In truth, the sight of her now could only be described as utterly harrowing.
There was no place to take hold of her, no part of her he dared to touch — he was afraid she might shatter.
Lang Jiuchuan cracked a lopsided grin. “Lord Shen — my unyielding bone is still intact, right?”
Shen Qinghe: ——!
Of all the things to be thinking about right now — her bone?
Lang Jiuchuan shifted her gaze past him, looking toward the Honglian statue at his back. Her eyes held a glint of proud, smug satisfaction.
I won.
Crash.
The Honglian statue, which had been standing upright on its lotus pedestal, collapsed as though it had been struck by some tremendous force, and a set of bones came rolling out from within. The skull came to rest directly in front of Lang Jiuchuan.

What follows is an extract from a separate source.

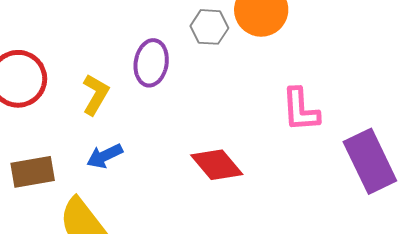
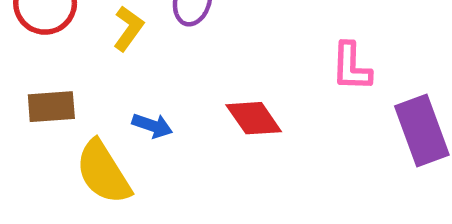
blue arrow: (105, 156) -> (152, 126), moved, turned -141

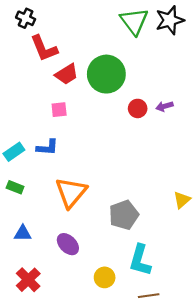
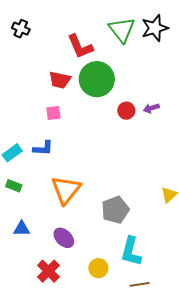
red L-shape: (44, 48) -> (80, 46), moved
red trapezoid: (67, 74) -> (60, 80), turned 45
red cross: (28, 280) -> (48, 271), moved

Lang Jiuchuan’s wide eyes met the skull’s hollow, empty sockets in a silent stare.
She turned her gaze away in distaste and rubbed at her own eyes, deeply unsettled.
It brought to mind her own condition — her eyes were just like those empty hollows, with nothing inside.
She needed to find a pair of eyes as soon as possible.
Shen Qinghe looked at the bones, and his lips pressed into a thin line.
So Lang Jiuchuan had been right about everything. What Honglian Mountain God? She had been an evil spirit cultivated entirely through human hands — no, she wasn’t even worthy of being called a god. She had been nothing but a creature of evil.
“Mountain Goddess!” A hoarse, sharp, and terrified voice rang out through the temple. Someone was dragging himself painfully across the floor, arms outstretched, scrabbling to gather the scattered bones from the ground and pull them together.
It was Elder Ke — slowly losing the last of his vitality now that the prayer energy sustaining him had been stripped away.
“Seize him!” Shen Qinghe said, looking toward Qian Cheng and the others.
They had all snapped back to their senses after the shock. They moved forward to apprehend the frail, elderly Elder Ke.
“No need. He is dying.”
Elder Ke paid them no heed at all. He only continued with obsessive, single-minded focus, laying the bones one by one back into the shape of a human figure, murmuring under his breath as he worked. “It’s alright. Little Wan will give you a new golden form. It’s alright.”
He cast his gaze about the room and spotted the skull near Lang Jiuchuan’s feet. He reached out to retrieve it — but the last of his life force abandoned him at that moment. He crumpled to the ground, that outstretched hand trembling as it groped toward the skull. Just a little further. Just a little more…
Lang Jiuchuan crouched before him. “What you created was never a god. It was an evil thing born from your own selfish desires. Your deeds and your sins — the underworld will render its judgment in due time. Now go and die.”
Elder Ke’s throat gave a gurgling rattle. His eyes flew wide, filled to the last with unbridled resentment — and then he breathed no more.